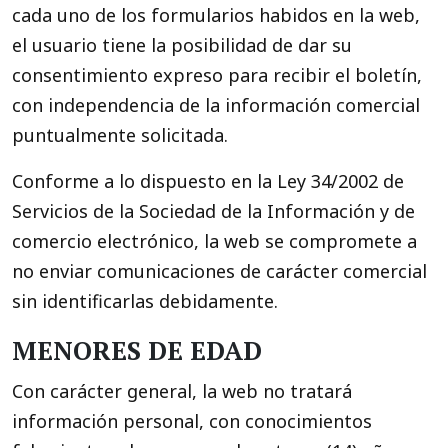
cada uno de los formularios habidos en la web,
el usuario tiene la posibilidad de dar su
consentimiento expreso para recibir el boletín,
con independencia de la información comercial
puntualmente solicitada.
Conforme a lo dispuesto en la Ley 34/2002 de
Servicios de la Sociedad de la Información y de
comercio electrónico, la web se compromete a
no enviar comunicaciones de carácter comercial
sin identificarlas debidamente.
MENORES DE EDAD
Con carácter general, la web no tratará
información personal, con conocimientos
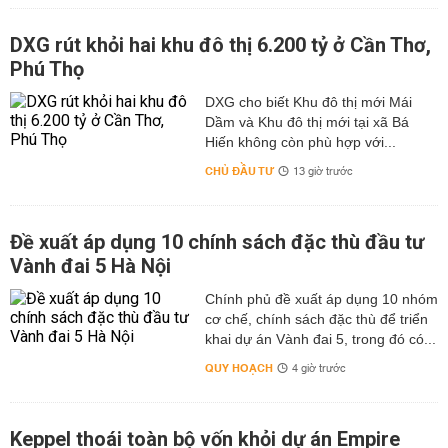
DXG rút khỏi hai khu đô thị 6.200 tỷ ở Cần Thơ,
Phú Thọ
DXG cho biết Khu đô thị mới Mái
Dầm và Khu đô thị mới tại xã Bá
Hiến không còn phù hợp với...
CHỦ ĐẦU TƯ
13 giờ trước
Đề xuất áp dụng 10 chính sách đặc thù đầu tư
Vành đai 5 Hà Nội
Chính phủ đề xuất áp dụng 10 nhóm
cơ chế, chính sách đặc thù để triển
khai dự án Vành đai 5, trong đó có...
QUY HOẠCH
4 giờ trước
Keppel thoái toàn bộ vốn khỏi dự án Empire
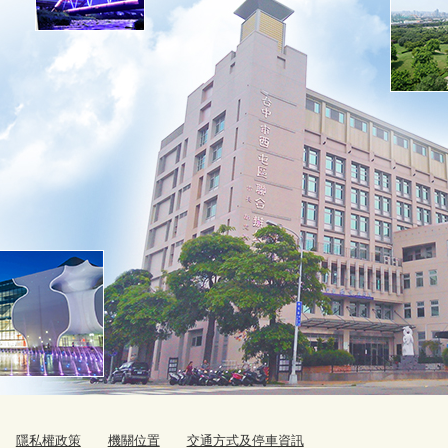
隱私權政策
機關位置
交通方式及停車資訊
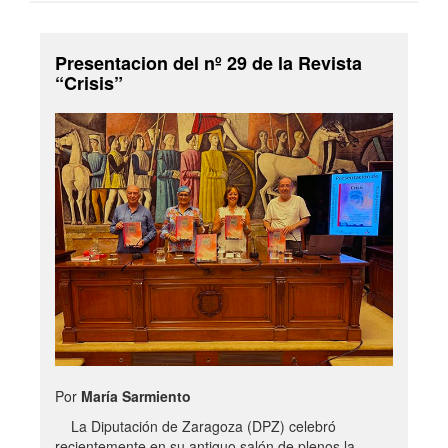
Presentacion del nº 29 de la Revista
“Crisis”
Por
María Sarmiento
La Diputación de Zaragoza (DPZ) celebró
recientemente en su antiguo salón de plenos la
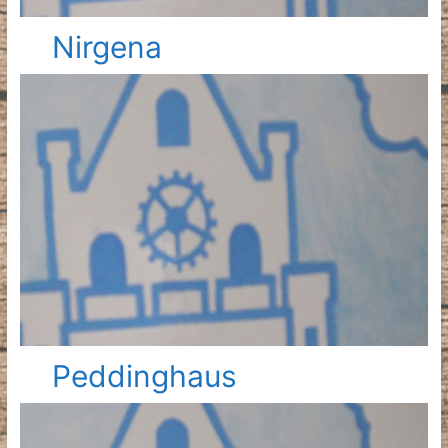
Nirgena
Peddinghaus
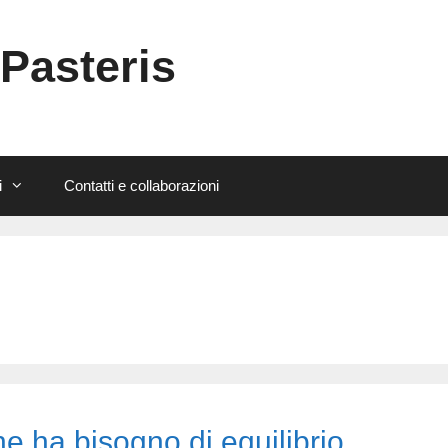
 Pasteris
i
Contatti e collaborazioni
he ha bisogno di equilibrio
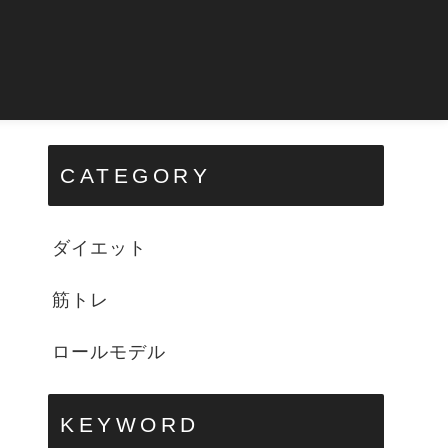
CATEGORY
ダイエット
筋トレ
ロールモデル
KEYWORD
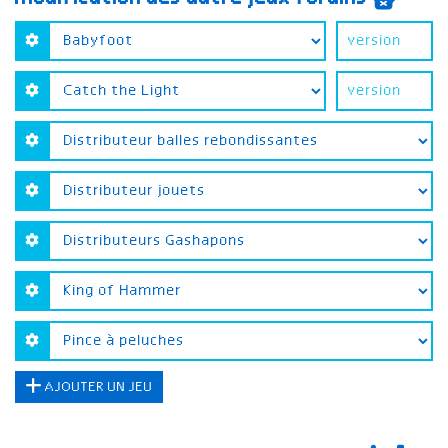
AJOUTER UN JEU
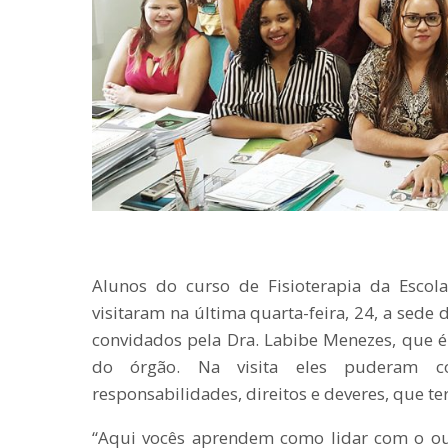
Alunos do curso de Fisioterapia da Escol
visitaram na última quarta-feira, 24, a sede
convidados pela Dra. Labibe Menezes, que 
do órgão. Na visita eles puderam 
responsabilidades, direitos e deveres, que te
“Aqui vocês aprendem como lidar com o ou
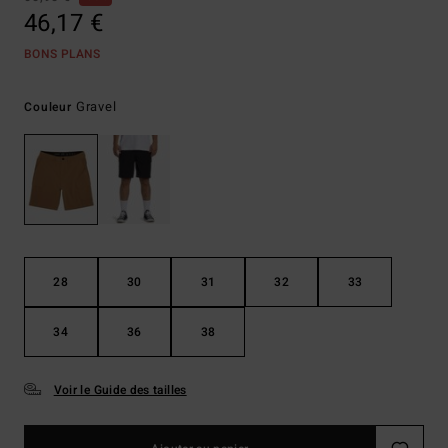
46,17 €
BONS PLANS
Gravel
Couleur
28
30
31
32
33
34
36
38
Voir le Guide des tailles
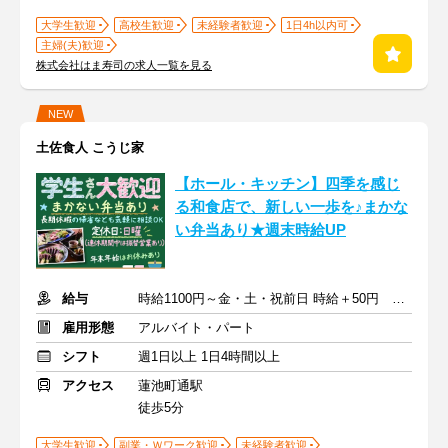
大学生歓迎
高校生歓迎
未経験者歓迎
1日4h以内可
主婦(夫)歓迎
株式会社はま寿司の求人一覧を見る
NEW
土佐食人 こうじ家
【ホール・キッチン】四季を感じ
る和食店で、新しい一歩を♪まかな
い弁当あり★週末時給UP
給与
時給1100円～金・土・祝前日 時給＋50円 ※22時～時給1375円～
雇用形態
アルバイト・パート
シフト
週1日以上 1日4時間以上
アクセス
蓮池町通駅
徒歩5分
大学生歓迎
副業・Ｗワーク歓迎
未経験者歓迎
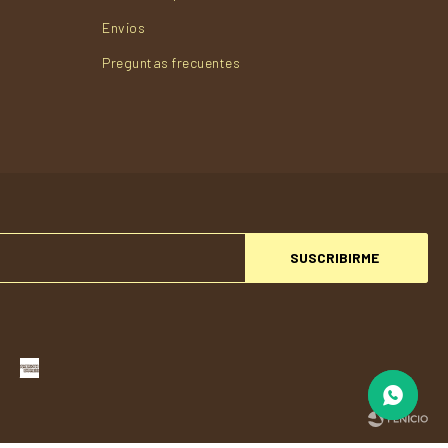
Envios
Preguntas frecuentes
SUSCRIBIRME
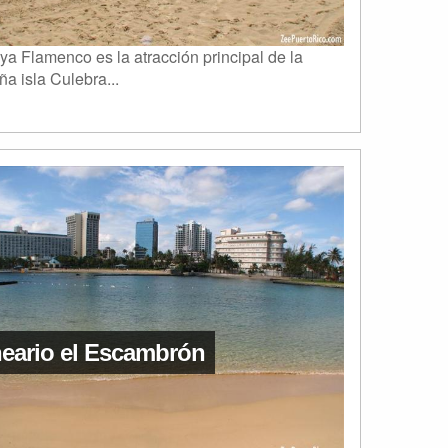
ya Flamenco es la atracción principal de la
a isla Culebra...
eario el Escambrón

::::

Exercise objective: All lines of the records above that carry the word "dụng" should be listed.

Written response:
Đề xuất áp dụng 10 chính sách đặc thù đầu tư
Chính phủ đề xuất áp dụng 10 nhóm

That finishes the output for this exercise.